Non bisogna mai dimenticare questa matrice, quando si guarda un suo film: perché anche se affronta temi socialmente e politicamente rilevanti (come la questione nord-irlandese in Hunger o la segregazione razziale in 12 anni schiavo) la cosa che più colpisce nei suoi lavori è sempre la cura dell’immagine e la dimensione specificamente visuale.
Prendete questo Widows-Eredità criminale: presentato e acclamato dai più come un riuscito esempio di heist movie contemporaneo declinato al femminile, un po’ sul modello di Ocean’s 8, in realtà vedendo il film ciò che avvince e convince non è tanto il racconto del colpo grosso tentato da alcune donne rimaste vedove dopo che i loro compagni sono morti durante una rapina finita male, bensì la cura particolare delle immagini, la distribuzione delle luci e delle ombre, la tavolozza cromatica utilizzata e più in generale l’atmosfera visiva che McQueen riesce a creare.
Ci sono sequenze – quasi tutte quelle ambientate in locali pubblici – che sembrano tableaux vivants di certi quadri di Edward Hopper. E ci sono immagini in cui la costruzione del visibile è così raffinata – nel gioco di riflessi e di specchi, di luci, di vetri, di lampade e di volti – da far quasi dimenticare l’incalzante sviluppo della storia.

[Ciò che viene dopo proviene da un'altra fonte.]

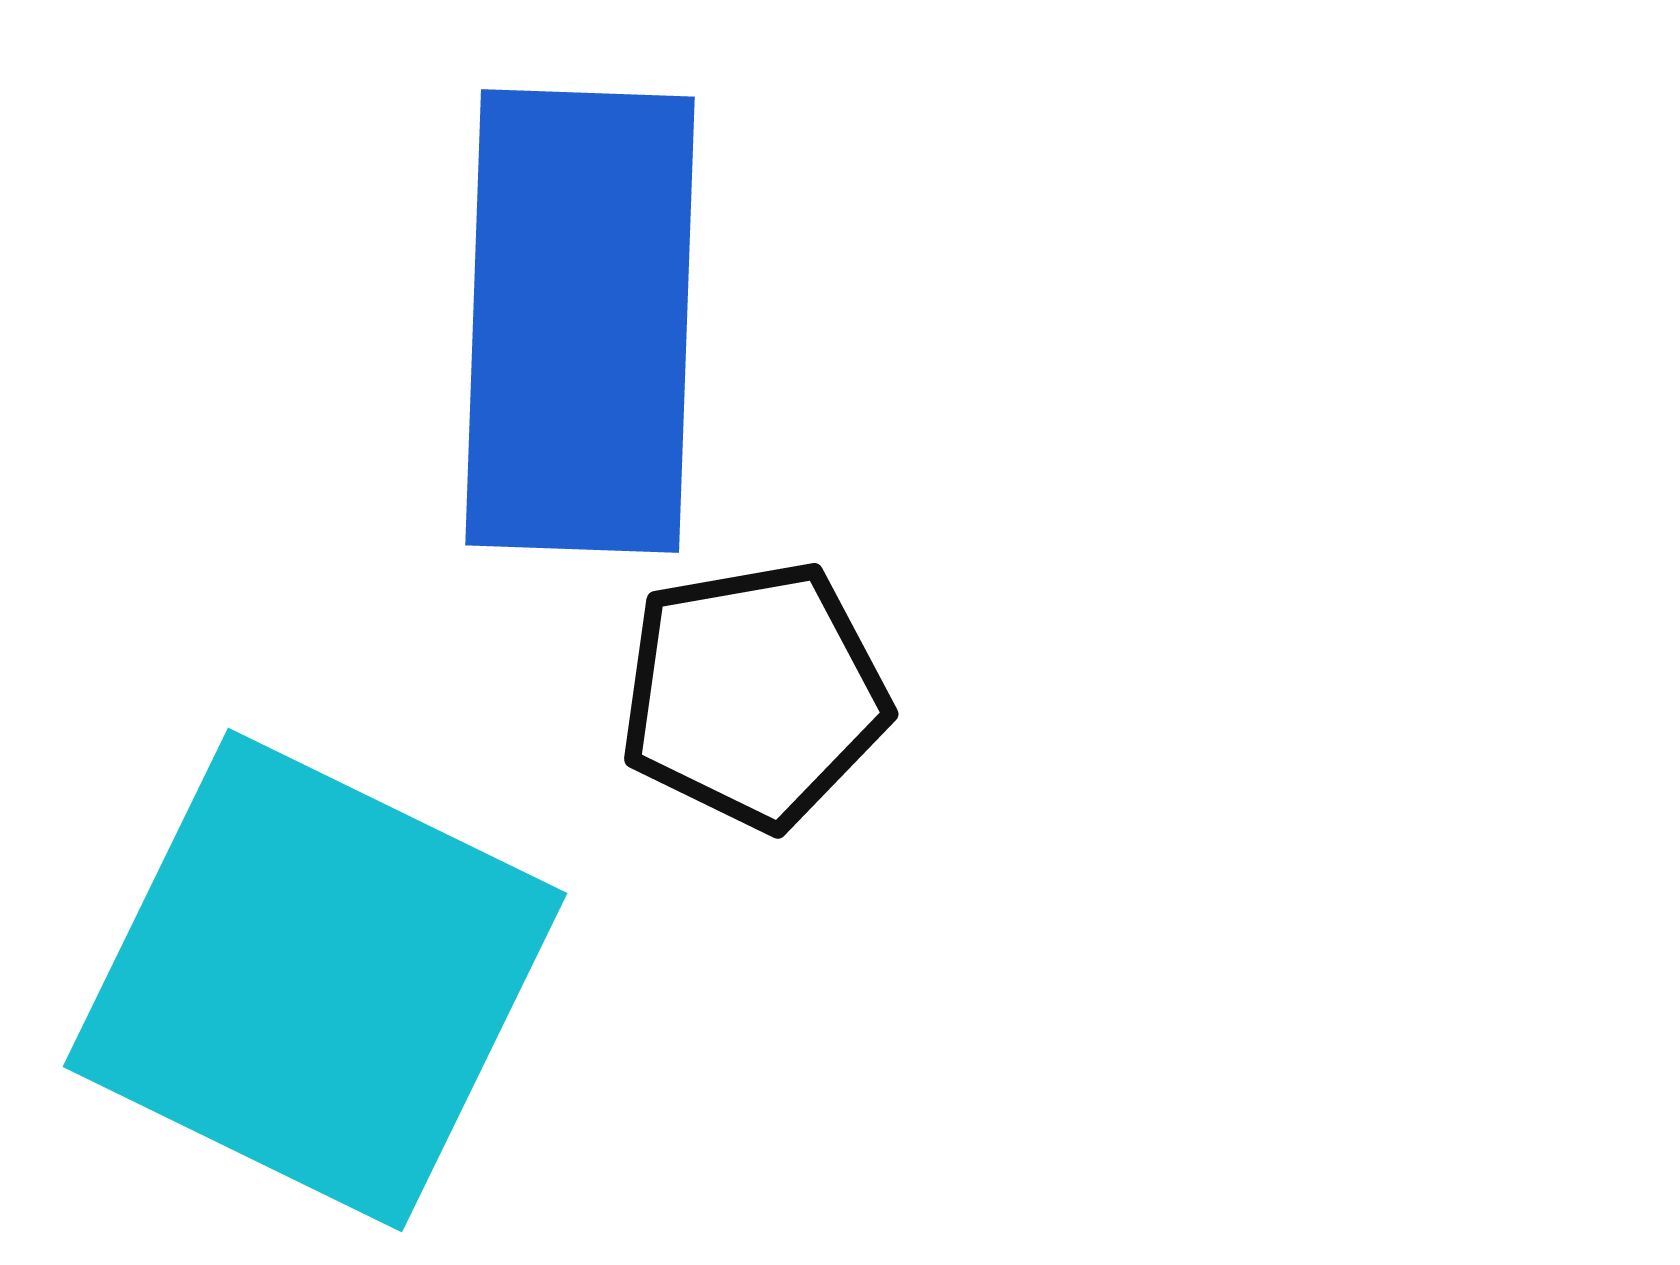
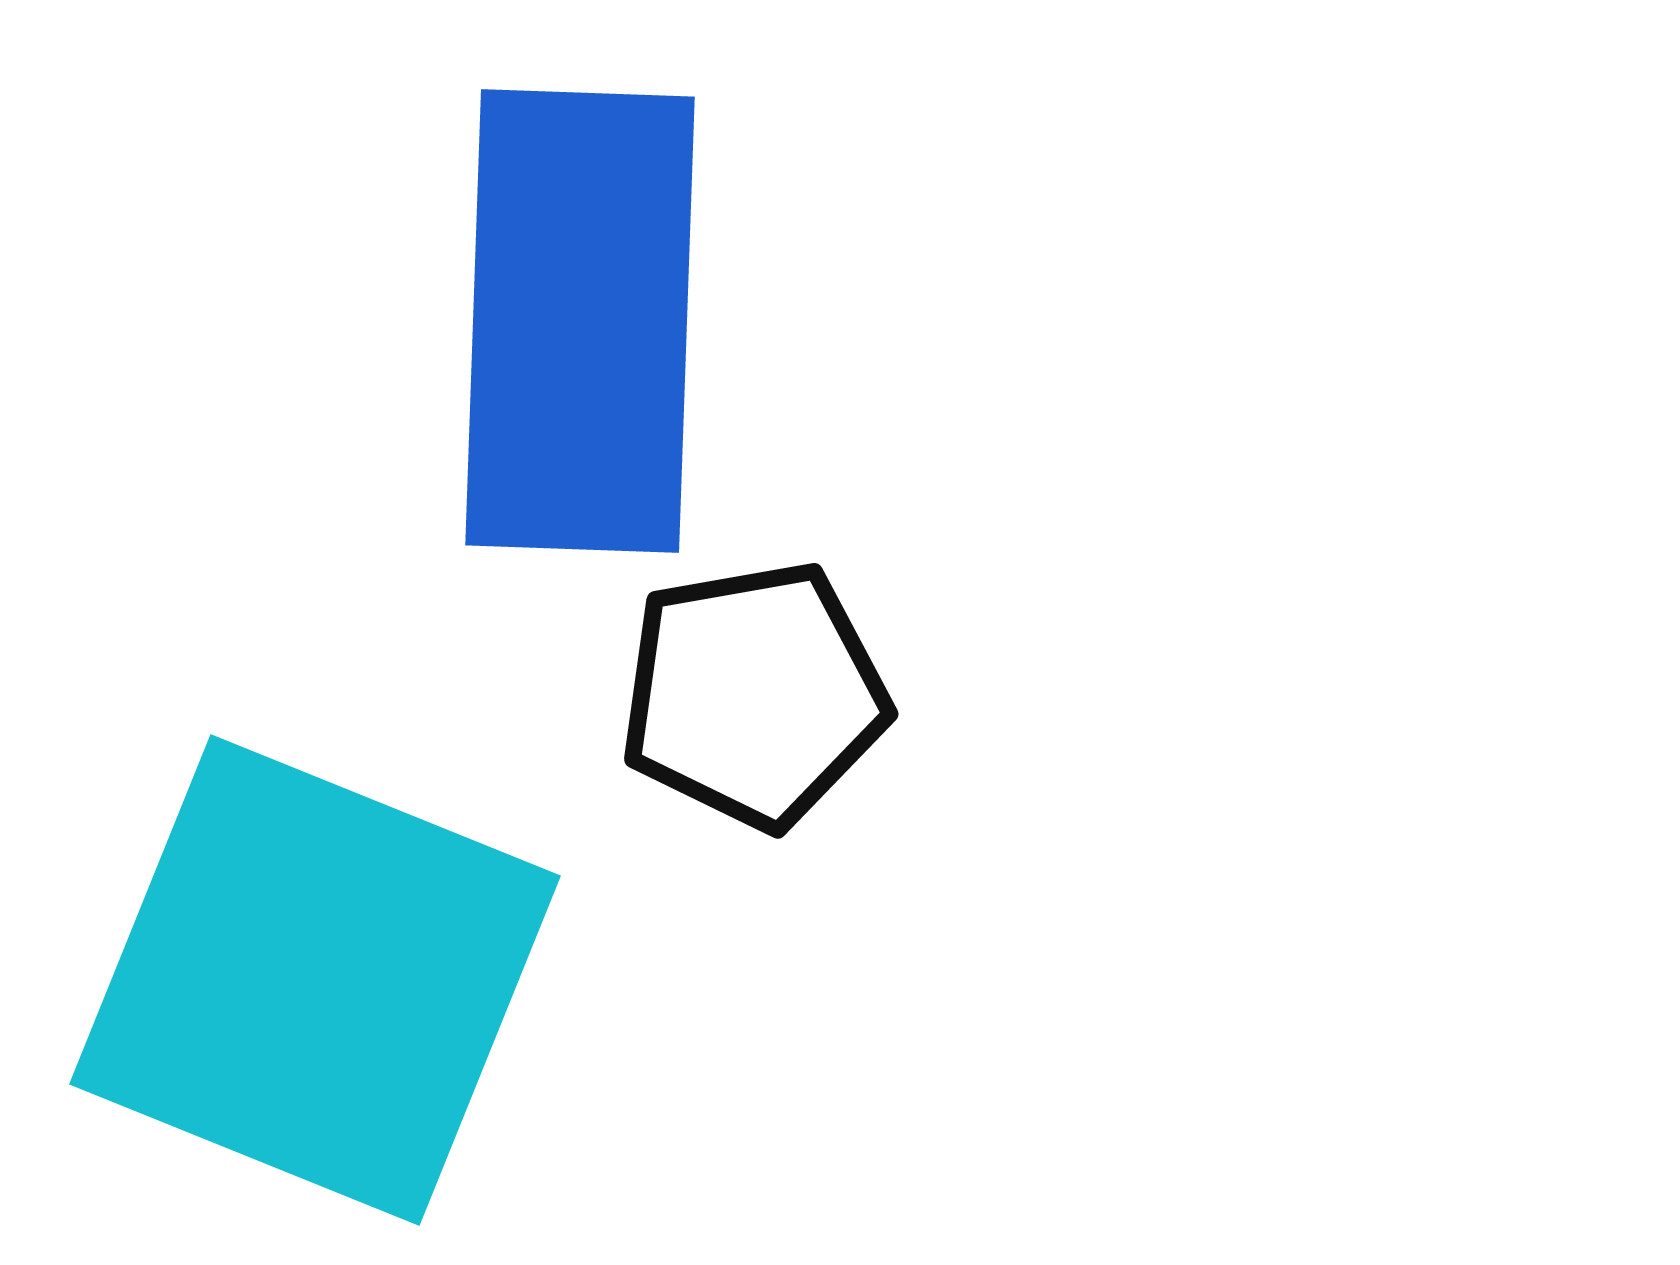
cyan square: rotated 4 degrees counterclockwise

A Steve McQueen basta un dettaglio sull’occhio umido di Viola Davis, o sulle dita che sfiorano i petali di un crisantemo bianco, per generare senso ed emozione. Certo: la storia, derivata da una serie televisiva britannica degli anni Ottanta scritta da Lynda la Plante, sulla carta ha tutto ciò che serve per essere avvincente: c’è un mix di azione e di ritorsione, ci sono i doppi giochi, c’è il bisogno di vendetta. E c’è pure una non trascurabile componente politica. Ma è solo lo “stile” McQueen che rende il tutto particolare.

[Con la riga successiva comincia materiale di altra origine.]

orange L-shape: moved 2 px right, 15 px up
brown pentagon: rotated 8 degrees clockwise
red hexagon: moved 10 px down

Prendete anche solo l’incipit. Il film inizia con una plongé su Viola Davis e Liam Neeson sdraiati a letto, sul fianco, inquadrati mentre si baciano appassionatamente. Stacco. Lui è fuori, su un furgone, inseguito dalla polizia che spara. Di qua la camera da letto, bianca, luminosa, accogliente, di là la strada, buia, notturna, pericolosa. McQueen i suoi personaggi li presenta così. Poche pennellate in interni domestici, uomini a casa con le loro donne, e poi – in montaggio alternato – fuori, per strada, nell’eterna e sanguinosa lotta per la vita.
L’amore e la guerra. Come dice il vecchio politico interpretato da Robert Duvall: “L’unica cosa che conta è sopravvivere. Come nell’ultima battaglia di Custer: o uccidi o vieni ucciso”. L’abilità di McQueen sta nella naturalezza con cui riesce a far entrare in questa “visione” anche le sue vedove (un’afroamericana, una sudamericana, un’est-europea) che abbandonano l’alcova e scelgono a loro volta la strada. Per vendetta. O per sopravvivere.
Guardate con che misura McQueen costruisce l’equilibrio fra i pieni e i vuoti, i chiari e gli scuri, le luci e le zone d’ombra. Con che eleganza risolve anche le situazioni più cruente. La forza del suo cinema sta qui. Non nel rapporto con i generi (che non gli riesce benissimo, forse per mancanza assoluta di quel candore un po’ istintivo che il genere richiede), né nella costruzione drammatica (che a volte – diciamolo – langue un po’, soprattutto nella prima parte). Nell’edificazione e nella manutenzione dell’immagine, invece, Steve McQueen è impagabile. E riesce a conferire alla sua Chicago i toni e i colori da noir degni della lezione di Collateral di Michael Mann.